Supervisor: Victor Zavala
Recovering kinetic, transport, and thermodynamic parameters from voltage discharge curves is a key task in the development of battery models. This task is particularly complicated, however, because of the high nonlinearity and coupling of the associated PDAE models and because of the lack of informative experimental data. In this work, we investigate if information provided by discharge curves is sufficient to reliably estimate key parameters of interest. We consider the isothermal model developed and validated by Doyle and Newman. The Lithium-ion cell sandwich consisting of carbon anode (LixC6), plasticized electrolyte and manganese oxide cathode (LiyMn2O4). We demonstrate that the use of discharge curve information enables the identification of a very small parameter subset, regardless of the number of experiments considered. Rigorous singular value and Monte Carlo analyzes support our claims.
2:00 p.m. - 2:15 p.m. Break - Pizza and Coffee
Preconditioning Complex Helmholtz Equation with Multigrid
2:15 p.m. - 2:30 p.m.
Supervisor: Barry Smith
Phasefield Crystal (PFC) is a type of density functional theory that describes the state of a material (e.g., concentrations of chemical species in it) near the atomic scale. PFC combines the use of continuous phase fields with the information about atomic-scale correlations, which arise from the underlying crystalline structure. This information is encoded in the pair-correlation function, which is approximated by rational functions in the Fourier space. In the physical space this leads to the appearance of Helmholtz equations with complex frequencies, which must be solved any time the density functional is evaluated. Naive MG results in poor convergence due to the poor performance of classical smoothers, such as damped Jacobi. Instead, we follow Elman et al. in using FGMRES preconditioned by MG with Krylov subspace smoothers on suitably chosen grid levels, as well as carefully selected damping factors on others.
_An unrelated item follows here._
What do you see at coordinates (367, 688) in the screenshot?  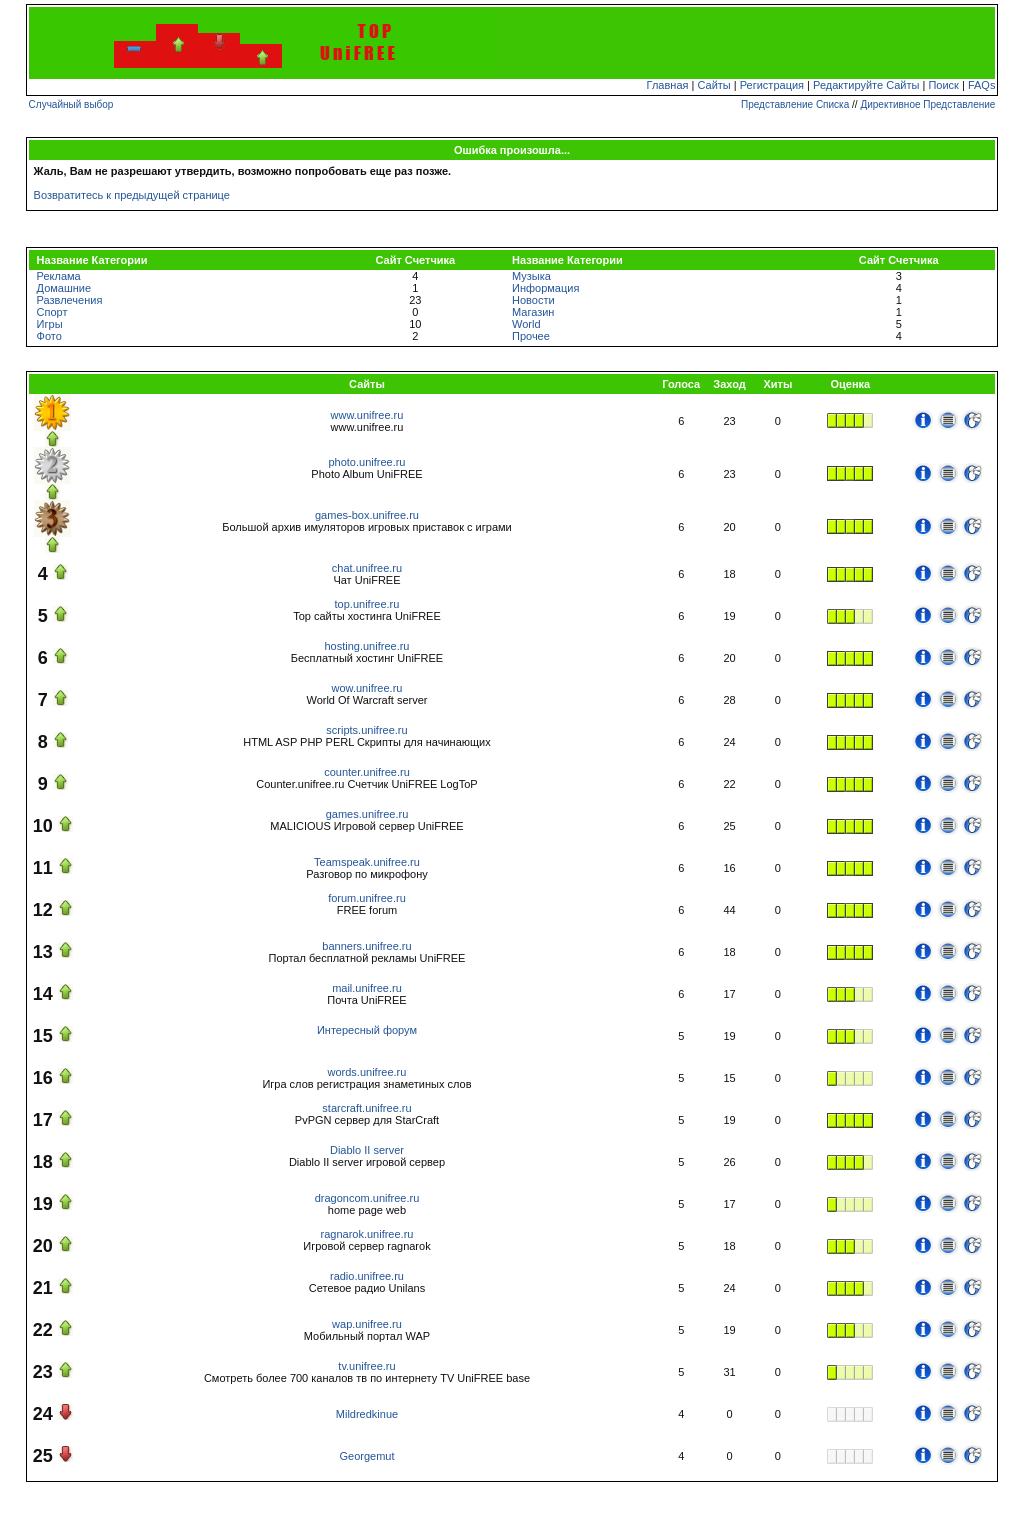 I see `wow.unifree.ru` at bounding box center [367, 688].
These ideas are applied to the complex Helmholtz problems arising from PFC.
A Hybrid Approach to Communication Modeling
2:30 p.m. - 2:45 p.m.
Supervisor: Stefan Wild
Modeling the communication time of parallel applications on HPC systems is a challenging task. Analytical approaches do not require costly profiling runs but the models are often difficult to construct for complex programs because they require detailed understanding of the underlying hardware and implementation of communication functions. On the other hand, machine learning approaches do not need the domain and expert knowledge to generate models but they suffer from high profiling and model generation cost. In this research, we try to combine these two approaches to model the communication time of high performance applications. The hybrid approach is able to generate performance models at much lower cost with less knowledge about application and hardware.
Implementation of the Proper Orthogonal Decomposition in the Context of Turbulent Channel Flow
2:45 p.m. - 3:00 p.m.
Supervisor: Andrew Siegel
The proper orthogonal decomposition is a post-processing technique used to extract basis functions from a set of data "snapshots". Performing data analysis with the POD provides a number of advantages; in particular, it allows us to capture the modes which contain the most kinetic energy on average, thus reducing high-dimensional problems to significantly lower-dimensional problems. We discuss the application of the POD and, more specifically, the POD shift mode, to simulations of turbulent channel flow.